Литмир - Электронная Библиотека
A
A

Пора роения боярышниц

Каждый год я наблюдаю буйство северной природы и каждый раз меня будто впервые завораживает этот фейерверк жизни — в воде, на земле и в воздухе. Ведь лето здесь короткое словно мгновение ока, — и все живое поспешно плодится. Размножается.

В ход идут все приспособления — от членчиков до членов и от пестиков до срама.

У бабочек это называется — копуляционный аппарат, телескопический яйцеклад. Поначалу я думал, что это обычные капустницы совокупляются по дороге в Великую Губу, но мраморный узор на крыльях вывел меня из заблуждения. Это боярышницы, личинки которых питаются листьями боярышника.

В белые ночи личинки боярышниц вылупляются из коконов и превращаются в бабочек. Только ради того, чтобы плодиться. Они не едят, не спят, не испытывают страха — только спариваются как безумные, пока не погибнут от истощения или под гусеницей трактора, колесом автомобиля, сапогом.

Потому что они занимаются этим на дороге, в грязи по краям луж. Почему в грязи? Мой знакомый Саша Мирулайнен, специалист по северным бабочкам, утверждает, что грязь необходима им для образования новых коконов.

Представь себе, дорогой читатель, лесную дорогу, а на ней — бабочковая метель… Вокруг облако трепещущих белых крылышек — то поднимается и кипит в воздухе, то опускается и клубится под ногами. Ты словно паришь на живом ковре, ощущая на лице прикосновения невесомых крылышек.

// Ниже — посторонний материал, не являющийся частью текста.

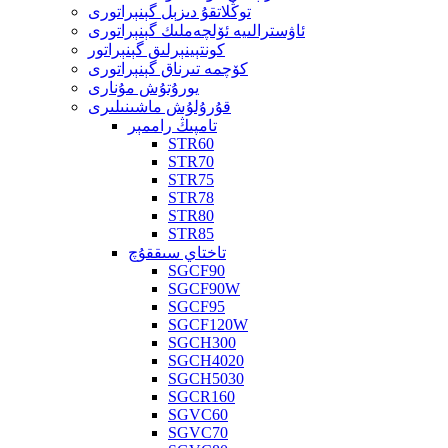
توڭلاتقۇ دىزېل گېنېراتورى
ئاۋسترالىيە ئۆلچەملىك گېنېراتورى
كونتېينېرلىق گېنېراتور
كۆچمە تىرناق گېنېراتورى
يورۇتۇش مۇنارى
قۇرۇلۇش ماشىنىلىرى
تامپىڭ راممېر
STR60
STR70
STR75
STR78
STR80
STR85
تاختاي سىققۇچ
SGCF90
SGCF90W
SGCF95
SGCF120W
SGCH300
SGCH4020
SGCH5030
SGCR160
SGVC60
SGVC70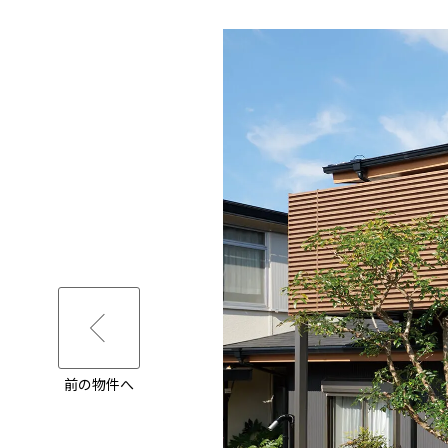
前の物件へ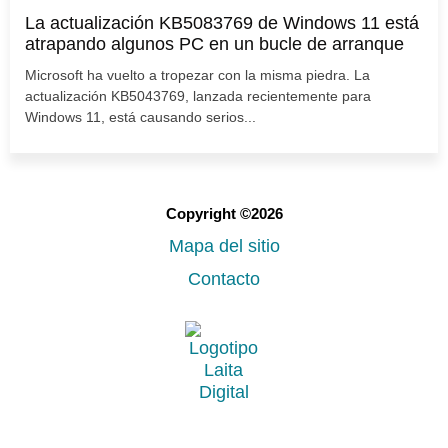
La actualización KB5083769 de Windows 11 está
atrapando algunos PC en un bucle de arranque
Microsoft ha vuelto a tropezar con la misma piedra. La
actualización KB5043769, lanzada recientemente para
Windows 11, está causando serios...
Copyright ©2026
Mapa del sitio
Contacto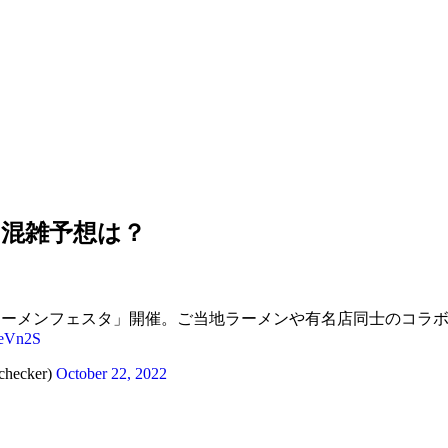
と混雑予想は？
園で「東京ラーメンフェスタ」開催。ご当地ラーメンや有名店同士のコ
loeVn2S
ecker)
October 22, 2022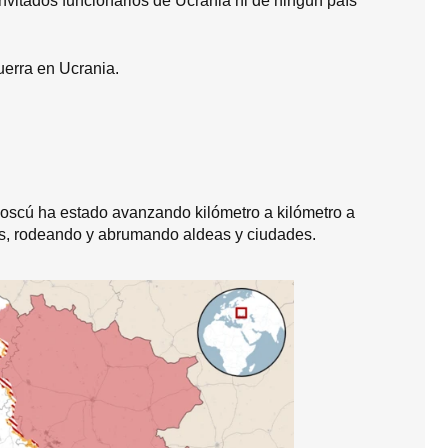
nvitados funcionarios de Ucrania ni de ningún país
uerra en Ucrania.
Moscú ha estado avanzando kilómetro a kilómetro a
ás, rodeando y abrumando aldeas y ciudades.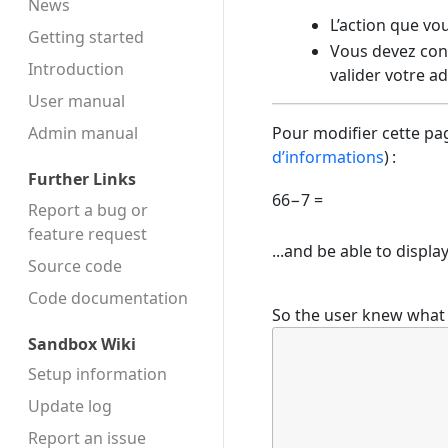
News
L’action que vo
Getting started
Vous devez conf
Introduction
valider votre a
User manual
Admin manual
Pour modifier cette pag
d’informations
) :
Further Links
66−7 =
Report a bug or
feature request
...and be able to displ
Source code
Code docu­mentation
So the user knew what 
Sandbox Wiki
Setup information
Update log
Report an issue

Спустя несколько дней это облако исчезнет. Втоптанное в грязь.

* * *

Вероятно, именно плодовитость северной природы сформировала в сознании Клюева специфический образ Иисуса. В отличие от другие художников Серебряного века, полагавших Христа существом бестелесным — белоснежной лилией, монадой или кристаллом, для олонецкого поэта Сын Божий есть вечная и неисчерпаемая сила, космический член, вонзающийся из потустороннего мира в Мать-Землю, чтобы взорваться в ней золотым солнечным семенем и оплодотворить — и бабу, и корову, и ель, и пчелу — мир воздушный, подводный и подземный.

Духов день

В прежние времена на Духов день праздновали тут именины Матери-Земли. В этот день нельзя было трудиться — ни в поле, ни в огороде. Кто нарушал запрет, лишался урожая. Сегодня об этом мало кто помнит. Современный человек — словно перекати-поле — мечется из стороны в сторону, лишенный почвы и корней.

Разговаривая с местными жителями, я не раз имел возможность убедиться, сколь немногие из них знают своих далеких предков. Большинство жителей Заонежья помнят разве что бабушек и дедушек. На крутых виражах российской истории минувшего века из семейных преданий выпали целые поколения. Одних забыли от страха, других — от стыда. Иные испарились сами. От прошлого открещивались во имя прогресса, метрики горели вместе с церквями, а деревенские обряды, некогда способствовавшие сохранению родовой идентичности человека, вытеснили телевидение и водка.

Отсюда мое почтение к Клюеву. Николай Алексеевич почувствовал тенденцию «прогрессивной» эпохи и, сознательно ее нарушая, рисовал в стихах и в прозе гигантское генеалогическое древо, корнями уходящее в северные мифы и славянские былины, а в огромной кроне скрывающее и заонежских скоморохов, и протопопа Аввакума, и выгорецких раскольников. Уже в первые годы большевистского переворота поэт заявил:

Я потомок лапландского князя,
Калевалов волхвующий внук…

А следовательно, он проникал возможно более глубоко — к шаманским традициям аборигенов Севера. Ясное дело, речь не о кровных узах, а о духовном родстве. О наследии магического слова.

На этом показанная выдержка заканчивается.